Dakarmidi – C’est l’un des postes de pouvoir les plus importants sur le continent africain. Le 12 mars 2021 sera élu le prochain président de la Confédération africaine de football (CAF). Suite à la suspension par la Fifa du président sortant, Ahmad Ahmad, quatre candidats sont en lice. Augustin Senghor est l’un d’entre eux. Avocat au barreau de Dakar, il préside depuis plus de 10 ans la Fédération sénégalaise de football. En ligne de l’île de Gorée, la commune dont il est le maire, le petit-neveu du président Léopold Senghor répond aux questions de RFI.
RFI : Vous êtes candidat à la succession du président Ahmad Ahmad. Qu’est-ce que vous pourrez apporter de neuf à la confédération africaine ?
Augustin Senghor : Je pense que la CAF souffre aujourd’hui de problèmes de gouvernance qui sont quand même structurels. Donc, il faut réformer beaucoup de choses, notamment nos textes, en commençant par les statuts jusqu’aux règlements de toutes les compétitions, mettre en place des manuels de procédures clairs en matière de finances, ça, c’est un aspect de gouvernance qui sera fondamental. D’un autre côté aussi, je pense qu’il faut donner plus de crédibilité et plus de créativité au football africain. Nous avons un potentiel énorme. Aujourd’hui s’il y a un continent dans le domaine du football qui est un continent d’avenir, c’est l’Afrique. Et aujourd’hui, nous avons aussi un vivier énorme de jeunes talents qui sont là, qui n’ont besoin que d’infrastructures, qui n’ont besoin que d’encadrements pour aller de l’avant, pour hisser le football africain au niveau qui doit être le sien, c’est-à-dire pour moi, la deuxième ou la troisième place sur l’échiquier mondial du football.
Il y a 4 ans, Ahmad Ahmad a fait campagne contre la mauvaise gouvernance. Mais une fois élu, il a échoué. Si vous êtes élu, que pourrez-vous faire de mieux que lui ?
Ahmad Ahmad n’a jamais été quelqu’un qui prenait seul ses décisions. Il les partageait. En partant de là, je pense que c’est tout un système qui doit être remis en cause. Et c’est pour cela que je parle d’une refonte globale des textes pour qu’il y ait bonne gouvernance. Ahmad à lui seul n’aurait jamais pu changer quoi que ce soit et c’est une équipe qui peut changer la donne.

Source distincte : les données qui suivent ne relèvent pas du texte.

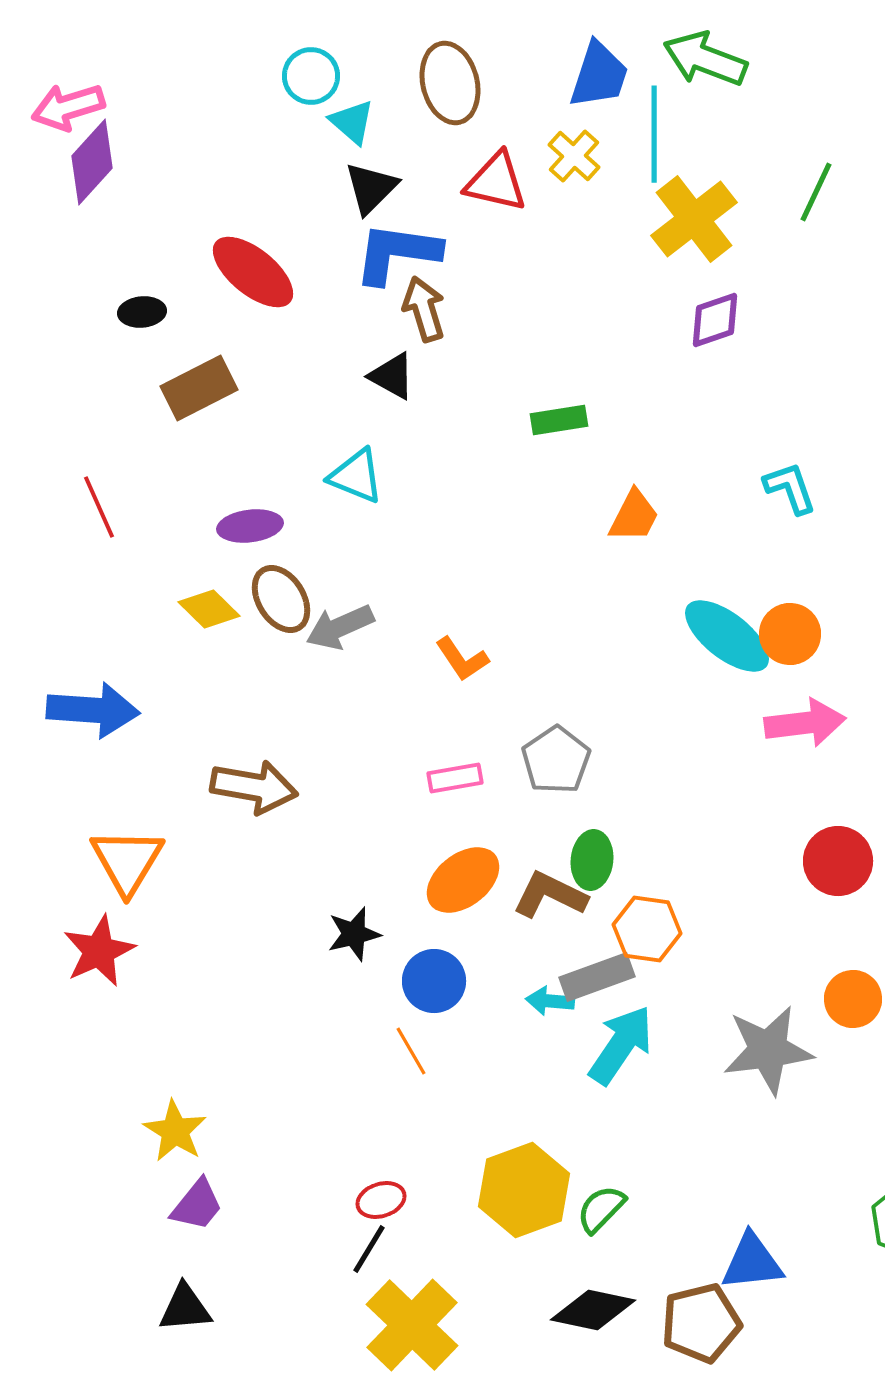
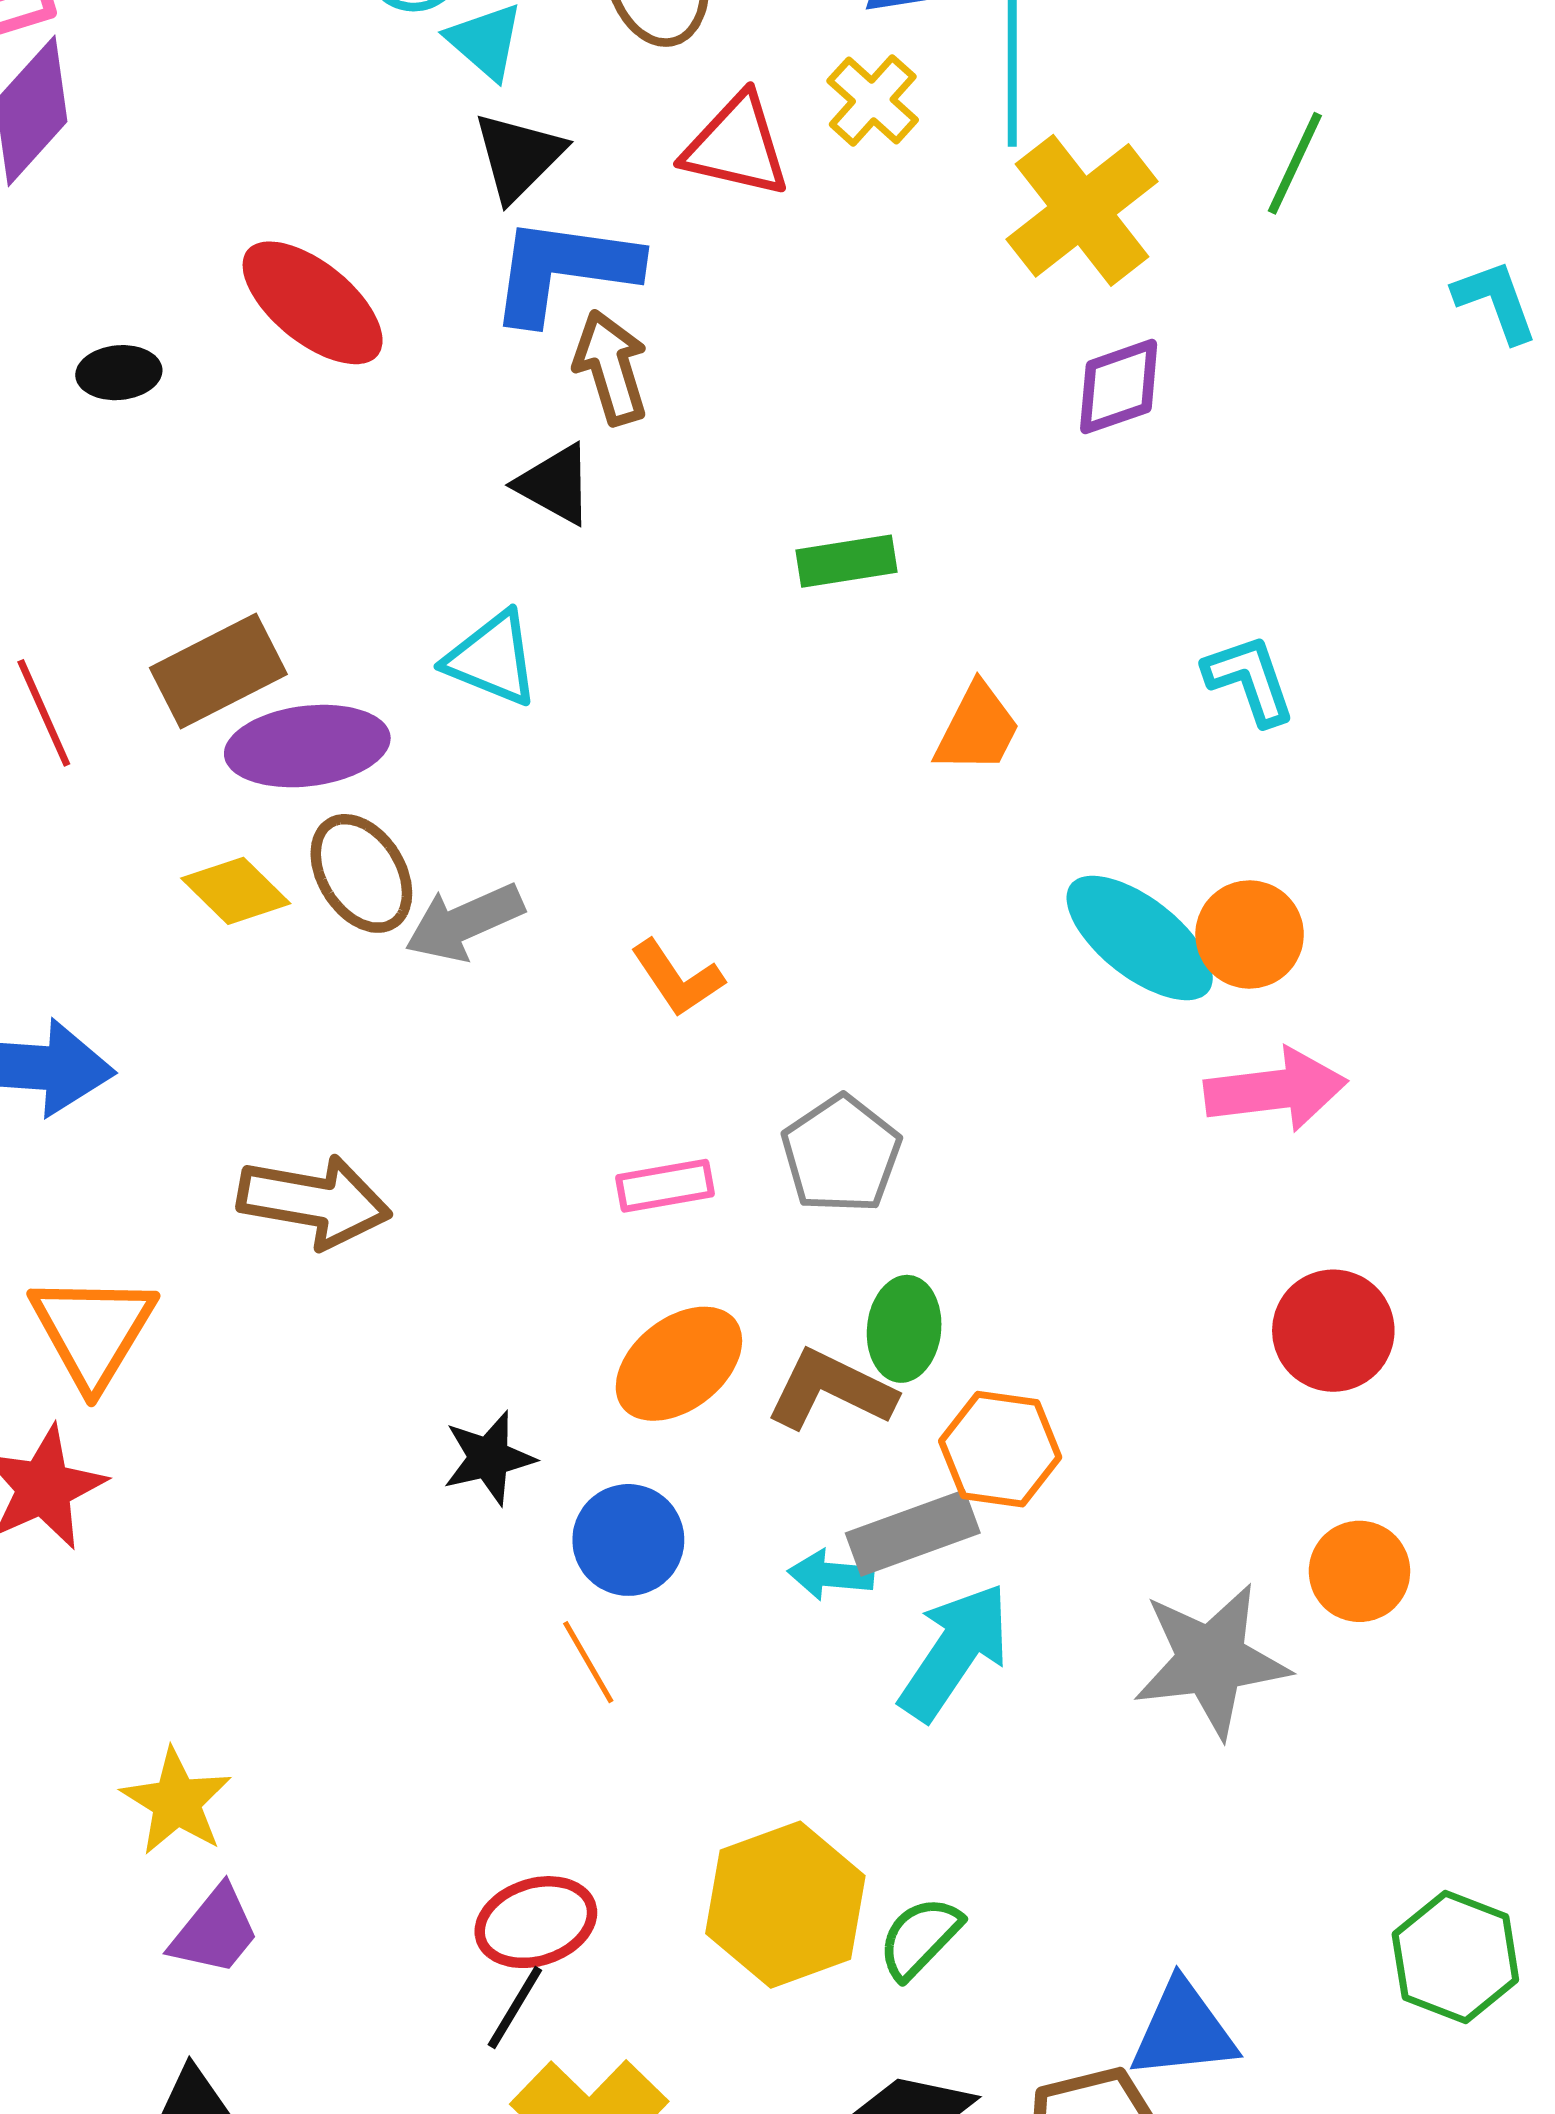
brown rectangle: (199, 388) -> (218, 671), moved
purple ellipse: (250, 526) -> (307, 746), size x1.4
red ellipse: (381, 1200) -> (536, 1922), size x1.4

En tant que membre du comité exécutif et en tant que proche du président sortant Ahmad Ahmad, est-ce que vous n’incarnez pas le pouvoir sortant ? Est-ce que vous ne risquez pas de perdre des voix ?
Moi, je suis de nature loyale. Si je travaille avec le président Ahmad… En deux ans, il m’a donné des responsabilités. Ça, c’est vrai et c’est une fierté pour moi, mais c’est parce qu’il savait que j’ai les compétences pour cela. Il m’a confié la commission juridique qui est une commission importante. Et il m’a aussi, il y a un an, choisi comme vice-président de la commission d’organisation de la CAN. Et ce n’est pas en allant chercher un homme miracle ailleurs qu’on réglera les problèmes. L’expérience, le vécu vont compter pour pouvoir sauver la baraque et je suis prêt à aller jusqu’au bout de mes convictions parce que c’est comme ça que nous pourrons diriger une CAF forte, respectée, unie, plus performante et plus créative.
Est-ce que le Sud-Africain Patrice Motsepe n’a pas intérêt à faire campagne contre vous en disant : moi, je n’étais pas dans l’ancienne équipe, je suis un homme neuf ?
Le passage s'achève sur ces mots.